Police amass damning evidence over Škoda Plzeň sale, no prosecutions likely: report

Škoda Transportation, photo: Archives of the government

A long running and complicated police investigation appears to have unearthed disturbing details about the suspicious sale of one of the country’s biggest engineering companies. In spite of the accumulated evidence, no prosecutions look likely to result.

Škoda Transportation,  photo: Archives of the government
A bribe of 31 million crowns, damage to the state amounting to around 1.15 billion crowns, and at least four people involved in criminal activity, those, according to a Czech Radio report on Friday, are the main conclusions of a police probe into the sell-off of one of the country’s biggest engineering companies back in 2002.

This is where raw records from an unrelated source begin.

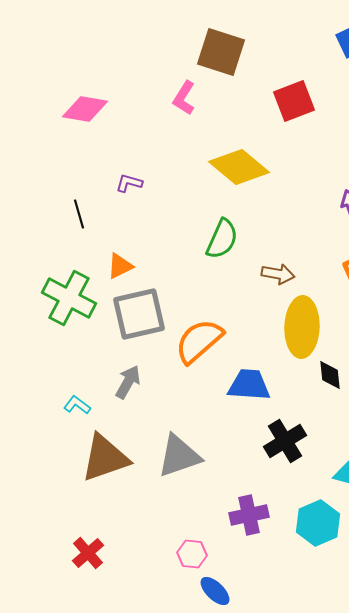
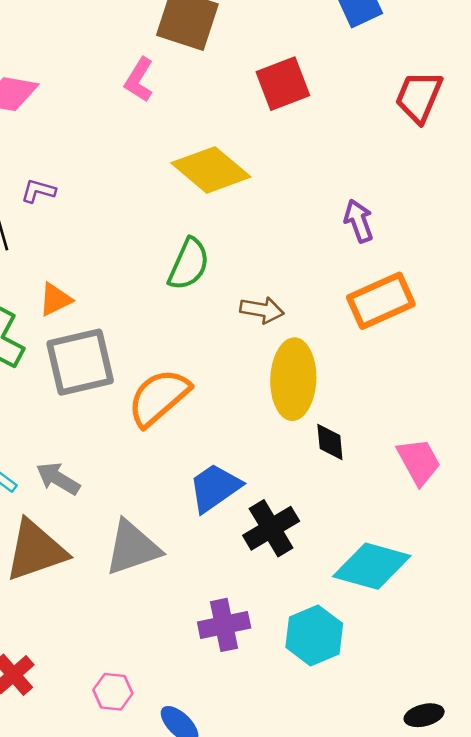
purple L-shape: (129, 183) -> (38, 191), moved
gray arrow: (128, 382) -> (58, 479), moved, turned -88
blue trapezoid: (249, 385) -> (215, 488), moved, turned -39
pink hexagon: (192, 554) -> (113, 692), moved

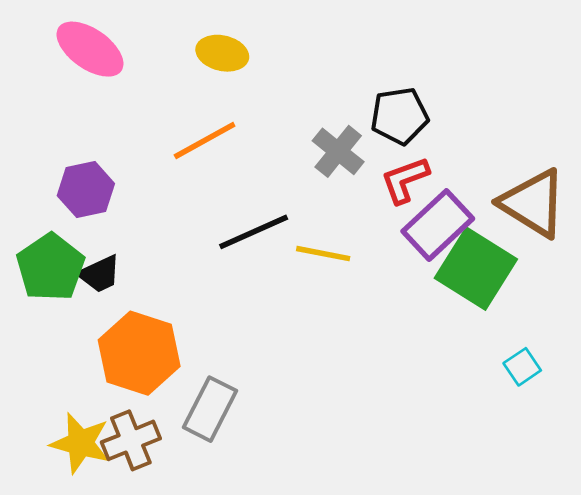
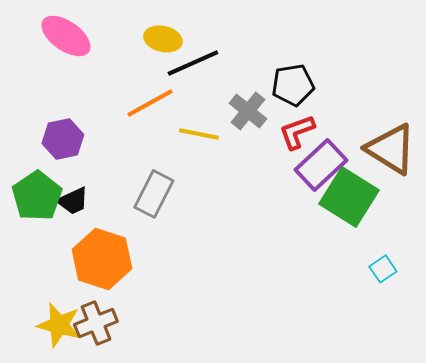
black line: (254, 232) -> (193, 63), moved
yellow line: (323, 254) -> (199, 134), moved
gray rectangle: (210, 409) -> (154, 194), moved

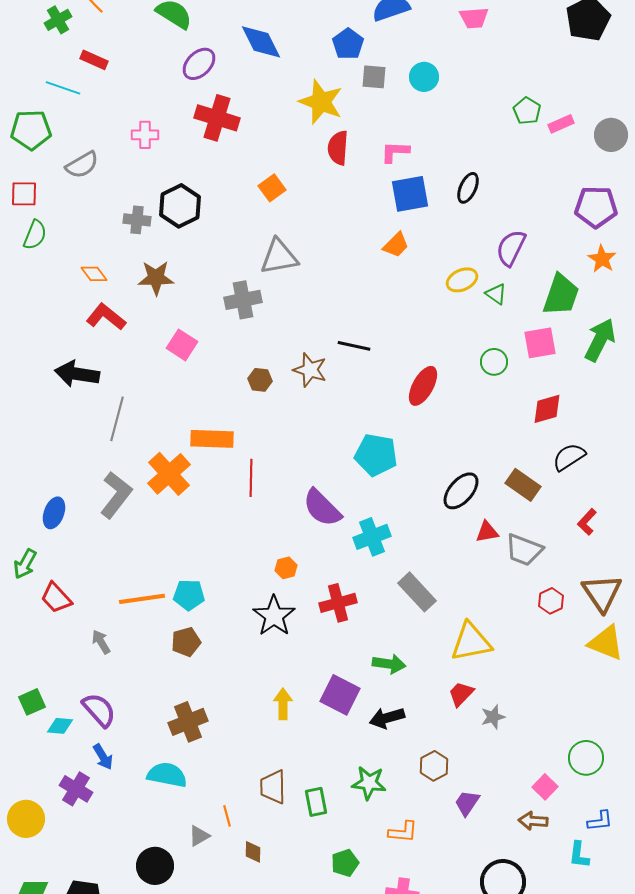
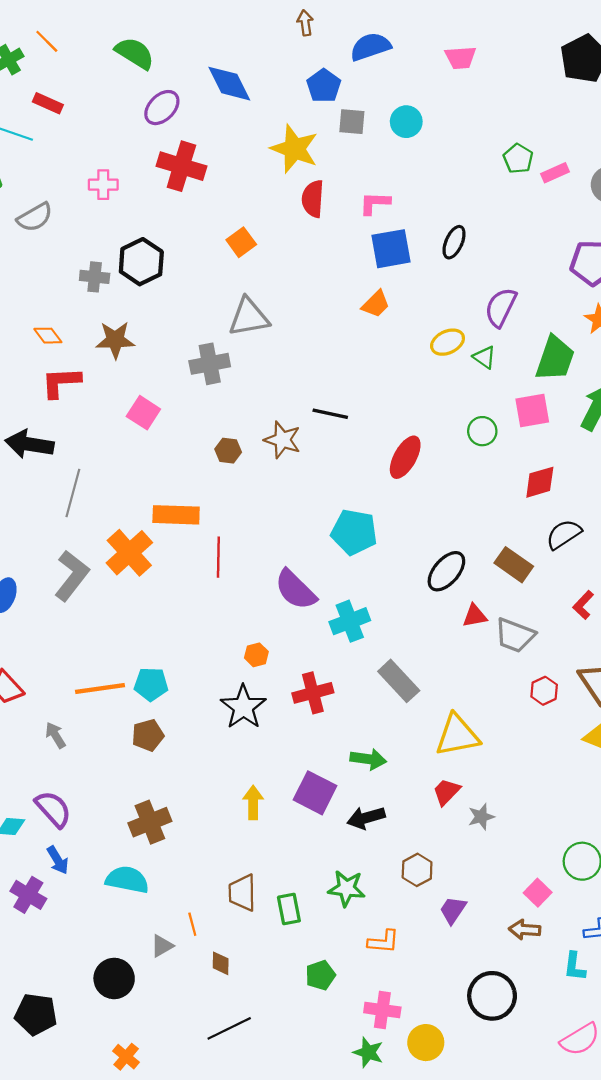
red L-shape: (106, 317) -> (61, 382), turned -42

The company back then was called Škoda Plzeň, most of the assets are now grouped under the company Škoda Transportation, one of the biggest producers of trams and locomotives in Europe.

In spite of the police investigation findings, no-one will apparently be brought before a court as too much time has passed since the events took place. A five year window for prosecutions applied to this particular sale instead of the 20 year period for many other privatisations. The state prosecutor was unwilling to comment in detail to the broadcaster.

Backtrack to 2002, and the engineering company was apparently struggling and needed a new investor. The supposed white knight came in the form of Swiss-based Appian Machinery, which paid a total of just 351 million crowns to take over the company.

The police investigation found evidence though of a 31 million crown bribe to smooth things along with the police fingering Appian Machinery’s Jiří Divis for the payment after following the money trail through British Virgin Island accounts and various companies. Divis has denied any wrongdoing.

More importantly perhaps, it found that the value of the engineering group was woefully underestimated making the final payment price of 351 million look derisory. Apparently, Škoda Plzeň had around 1.0 billion crowns on its accounts. And police found that another interested company was willing to pay 1.5 billion for just one of the group’s daughter companies. Police reckoned the state lost out eventually to at least the tune of 1.15 billion from the cut price sale.

The roles of the sale advisors, Slavia Capital, looks distinctly dubious in this light as does the role of the then Škoda Plzeň management, including the then general manager and later head of state energy giant ČEZ, Martin Roman. The police investigation tried to establish whether would be buyers were given all information needed to establish a fair purchase price for the engineering empire as they had the clear impression that its condition was made to appear a lot worse than it was. Slavia Capital has refused to comment before the results of the police probe are made public. Martin Roman has always denied any wrongdoing.

Appian Machinery was related to the broader Swiss Appian Group. A Swiss court in 2013 found six managers guilty of charges ranging from money laundering to corruption with jail sentences and fines handed down over the privatization of the Czech coal group MUS. The convicted have appealed. A Czech case against the same managers is being competed with charges expected to be pressed this year.